Ironically, the chaos surrounding Mussolini’s fall from power — and the scramble for buyable voting blocs in the fragile postwar republic — raised the mafias to new heights of power and influence, penetrating national as well as regional governments and economies. Even today, some experts claim that the ‘ndrangheta alone accounts for 3 percent of Italy’s gross domestic product.

The greatest crime of all was the way in which this culture of violence and corruption made reluctant accessories out of decent men and women simply trying to survive in a society dominated by criminal brotherhoods. The dedicatory quote Mr. Dickie places at the beginning of his book, from the crusading Calabrian journalist and novelist Corrado Alvaro, says it best: “The blackest despair that can take hold of any society is the fear that living honestly is futile.”

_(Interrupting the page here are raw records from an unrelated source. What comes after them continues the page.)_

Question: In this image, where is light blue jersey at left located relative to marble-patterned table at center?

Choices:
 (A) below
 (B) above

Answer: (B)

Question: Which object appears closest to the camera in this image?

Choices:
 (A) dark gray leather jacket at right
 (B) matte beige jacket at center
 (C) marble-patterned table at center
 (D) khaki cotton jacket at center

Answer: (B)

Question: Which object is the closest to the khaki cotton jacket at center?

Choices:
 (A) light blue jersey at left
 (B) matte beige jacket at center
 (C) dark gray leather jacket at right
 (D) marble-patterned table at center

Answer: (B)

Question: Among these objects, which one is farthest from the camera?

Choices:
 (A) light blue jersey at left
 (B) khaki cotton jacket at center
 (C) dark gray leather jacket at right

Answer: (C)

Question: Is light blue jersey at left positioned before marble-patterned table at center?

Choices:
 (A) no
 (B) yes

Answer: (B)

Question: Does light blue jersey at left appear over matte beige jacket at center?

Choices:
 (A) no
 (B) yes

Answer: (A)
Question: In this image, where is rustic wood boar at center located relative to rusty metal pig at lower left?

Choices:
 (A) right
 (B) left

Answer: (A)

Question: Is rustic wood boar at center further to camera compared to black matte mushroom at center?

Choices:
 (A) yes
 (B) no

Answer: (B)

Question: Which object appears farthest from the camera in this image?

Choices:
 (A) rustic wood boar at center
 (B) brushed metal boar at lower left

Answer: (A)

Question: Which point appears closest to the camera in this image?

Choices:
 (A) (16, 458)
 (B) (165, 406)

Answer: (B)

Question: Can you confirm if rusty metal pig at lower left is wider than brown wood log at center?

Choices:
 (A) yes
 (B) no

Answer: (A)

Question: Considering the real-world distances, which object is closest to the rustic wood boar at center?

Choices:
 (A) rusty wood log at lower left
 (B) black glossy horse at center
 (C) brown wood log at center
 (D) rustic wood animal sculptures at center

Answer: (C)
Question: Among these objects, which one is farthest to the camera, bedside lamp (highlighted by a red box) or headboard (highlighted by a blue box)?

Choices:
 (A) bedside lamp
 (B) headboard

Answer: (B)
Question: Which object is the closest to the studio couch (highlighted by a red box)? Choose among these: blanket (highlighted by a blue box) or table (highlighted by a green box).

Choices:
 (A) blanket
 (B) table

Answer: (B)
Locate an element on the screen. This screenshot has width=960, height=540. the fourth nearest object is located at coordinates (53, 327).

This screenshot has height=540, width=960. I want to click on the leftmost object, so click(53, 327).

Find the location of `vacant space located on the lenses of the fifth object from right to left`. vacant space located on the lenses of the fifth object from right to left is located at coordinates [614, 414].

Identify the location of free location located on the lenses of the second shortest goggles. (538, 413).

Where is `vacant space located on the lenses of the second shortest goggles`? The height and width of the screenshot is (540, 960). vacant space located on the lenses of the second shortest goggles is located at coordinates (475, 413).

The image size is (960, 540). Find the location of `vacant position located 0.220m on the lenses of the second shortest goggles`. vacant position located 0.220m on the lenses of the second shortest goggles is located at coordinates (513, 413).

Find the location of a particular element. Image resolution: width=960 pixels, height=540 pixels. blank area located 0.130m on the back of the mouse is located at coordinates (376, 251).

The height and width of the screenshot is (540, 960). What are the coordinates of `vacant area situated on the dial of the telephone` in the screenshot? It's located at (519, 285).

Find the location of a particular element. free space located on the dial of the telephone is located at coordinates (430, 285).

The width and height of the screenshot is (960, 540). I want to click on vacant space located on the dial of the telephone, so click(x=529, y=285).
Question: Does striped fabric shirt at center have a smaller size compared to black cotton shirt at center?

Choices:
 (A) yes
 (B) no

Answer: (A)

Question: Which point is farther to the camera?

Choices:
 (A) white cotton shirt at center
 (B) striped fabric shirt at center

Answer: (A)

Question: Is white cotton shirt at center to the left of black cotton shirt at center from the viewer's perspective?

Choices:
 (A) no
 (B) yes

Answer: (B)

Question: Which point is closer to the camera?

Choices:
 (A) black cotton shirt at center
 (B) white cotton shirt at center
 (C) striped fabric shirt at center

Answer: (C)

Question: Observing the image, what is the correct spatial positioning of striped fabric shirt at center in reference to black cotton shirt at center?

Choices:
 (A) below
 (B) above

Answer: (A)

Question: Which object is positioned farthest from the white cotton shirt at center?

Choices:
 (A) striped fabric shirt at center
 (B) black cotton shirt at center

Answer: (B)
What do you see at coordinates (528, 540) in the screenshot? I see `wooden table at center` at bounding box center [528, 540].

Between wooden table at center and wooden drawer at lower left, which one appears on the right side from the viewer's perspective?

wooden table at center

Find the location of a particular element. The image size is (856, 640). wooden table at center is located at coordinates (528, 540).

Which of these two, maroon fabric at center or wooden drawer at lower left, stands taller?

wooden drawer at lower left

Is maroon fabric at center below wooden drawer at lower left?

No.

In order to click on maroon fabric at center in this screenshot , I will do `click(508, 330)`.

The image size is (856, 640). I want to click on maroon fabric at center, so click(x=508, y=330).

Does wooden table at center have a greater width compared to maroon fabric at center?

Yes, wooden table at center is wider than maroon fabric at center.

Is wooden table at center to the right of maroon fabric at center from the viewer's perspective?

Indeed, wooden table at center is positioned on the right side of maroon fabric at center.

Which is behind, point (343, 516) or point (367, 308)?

It took another son of the Italian South to begin to turn the tables on Italian organized crime. Giovanni Falcone, born in Palermo, was a crusading prosecuting magistrate who waged effective legal war against the mafia octopus throughout his career. But it was his blatant murder, a 1992 roadside bombing in broad daylight that killed not only Falcone, but his wife and bodyguards that finally outraged public opinion and began to mobilize the justice system.

“Looking back from today over the history of Italy’s relationship with the mafias since the Second World War, and indeed since the very origins of the mafias in the nineteenth century” Mr. Dickie concludes, “the single biggest and most positive change is that the police and magistracy are, at long last, doing their job.” The struggle and sacrifice it took to get there add a note of inspiration to what would otherwise have been a depressing chronicle of evil triumphant.

Aram Bakshian Jr., a former aide to Presidents Nixon, Ford and Reagan, has written widely on politics, history, gastronomy and the arts.